For state income tax, they exclude a lot of retirement income including SS (which a few states do tax), pensions, etc. Plus the usual extra deduction for seniors. The net result for us is that we are nowhere close to paying any state income tax.

For property tax, thanks to our official “low” income, we pay no school taxes which is the lion’s share of our property taxes. Plus there’s a couple other breaks. So this comes out as chump change.

Since we don’t commute and drive our cars very little, they last a long time. Mine is 20 years old. The ad valorem tax for tag renewal is really small.

That mainly leaves sales tax. Groceries are tax free. Since we don’t drive much the tax on gas isn’t much. As seniors without kids, our demands for “stuff” is low. For a lot of other things we buy online which often has no sales tax and if it does it’s state only, no county sales tax.

For us, our monthly regular expenses are less than a third of our former income. Quite easily covered with a modest part of our retirement income. (And I’m not even taking my own SS yet.) There’s just the occasional big expense to cover. So our net worth continues to grow.

Any percentage like 70-80% of your pre-retirement income seems ridiculous to me if it doesn’t take into account the absolute value of your income and lifestyle. For really poor people it’s not enough.

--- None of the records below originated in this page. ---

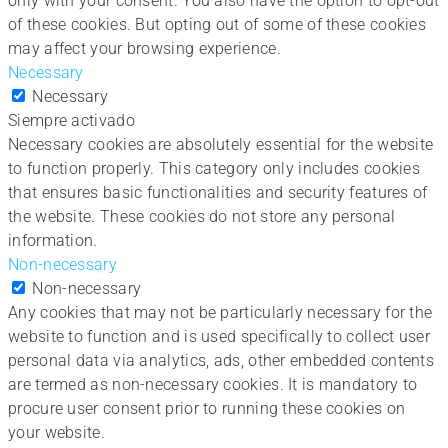
only with your consent. You also have the option to opt-out
of these cookies. But opting out of some of these cookies
may affect your browsing experience.
Necessary
Necessary
Siempre activado
Necessary cookies are absolutely essential for the website
to function properly. This category only includes cookies
that ensures basic functionalities and security features of
the website. These cookies do not store any personal
information.
Non-necessary
Non-necessary
Any cookies that may not be particularly necessary for the
website to function and is used specifically to collect user
personal data via analytics, ads, other embedded contents
are termed as non-necessary cookies. It is mandatory to
procure user consent prior to running these cookies on
your website.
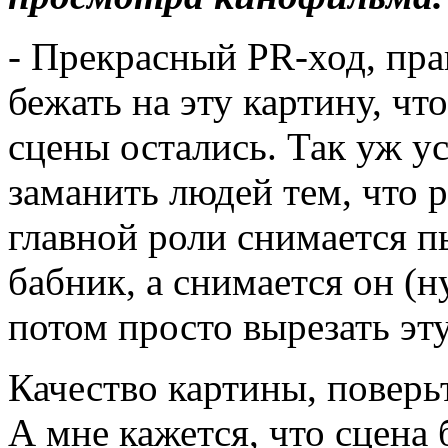
- Прекрасный PR-ход, пра
бежать на эту картину, чт
сцены остались. Так уж у
заманить людей тем, что р
главной роли снимается 
бабник, а снимается он (ну
потом просто вырезать эту
Качество картины, поверьт
А мне кажется, что сцена 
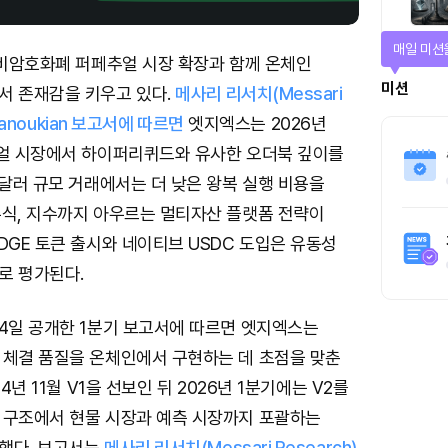
매일 미션
 비암호화폐 퍼페추얼 시장 확장과 함께 온체인
미션
서 존재감을 키우고 있다.
메사리 리서치(Messari
 Manoukian 보고서에 따르면
엣지엑스는 2026년
추얼 시장에서 하이퍼리퀴드와 유사한 오더북 깊이를
 달러 규모 거래에서는 더 낮은 왕복 실행 비용을
주식, 지수까지 아우르는 멀티자산 플랫폼 전략이
DGE 토큰 출시와 네이티브 USDC 도입은 유동성
로 평가된다.
 4일 공개한 1분기 보고서에 따르면 엣지엑스는
 체결 품질을 온체인에서 구현하는 데 초점을 맞춘
24년 11월 V1을 선보인 뒤 2026년 1분기에는 V2를
 구조에서 현물 시장과 예측 시장까지 포괄하는
했다. 보고서는
메사리 리서치(Messari Research)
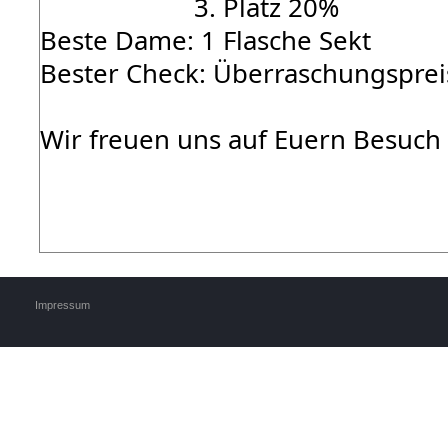
3. Platz 20%
Beste Dame: 1 Flasche Sekt
Bester Check: Überraschungsprei
Wir freuen uns auf Euern Besuch
Impressum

For upper-middle class and higher or middle class with modest needs, it’s way too much.

Did the financial planner happen to mention that plenty of retired people are quite content staying home, reading books from the library, and traveling only to see their children and grandchildren?

Medigap policies vary widely depending on where you live and they still don’t cover everything you might need.

For giggles, I once went to a price estimator site and plugged in two locations: our current area, and the location where my in-laws live (Palm Beach County, FL - a.k.a. God’s Waiting Room). The prices were something like double down in Florida compared to here.

Planning for retiree medical expenses is much on our minds - the in-laws had enough money from an inheritance to pay cash for a condo in Florida, and were loving it, until some bad decisions plus a devastating illness (MIL developed multiple myeloma) completely wiped out all their assets.

Most people my age or younger have no medical “safety net” in retirement, with fewer and fewer companies offering any kind of retiree health benefits. If you have sufficient cash flow to cover a very good Medigap policy, you may still get wiped out with the incidental expenses (as my in-laws did).

Honestly, we could downsize and probably do fine on 80% of our pre-retirement income. We couldn’t do it now, because we have a lot of other expenses (including paying for the in-laws to live; obviously we’re not eager for that expense to go away given the ramifications). Our house won’t be paid-off, but we could sell and move to a cheaper place locally, or to a cheaper part of the country. That all supposes we continue to work until age 65 and save more in the interim.

I actually looked at my Social Security benefits estimate the other day. took a WAG at what my husband’s would be (slightly less), and added up all our retirement accounts to figure what we’d get if we took 4% of it - and that added up to only about 60% of our current income. So we’re not quite there yet.

I have an annual chat with a planner at Fidelity. Every year, I say “So, just tell me when I have to die”.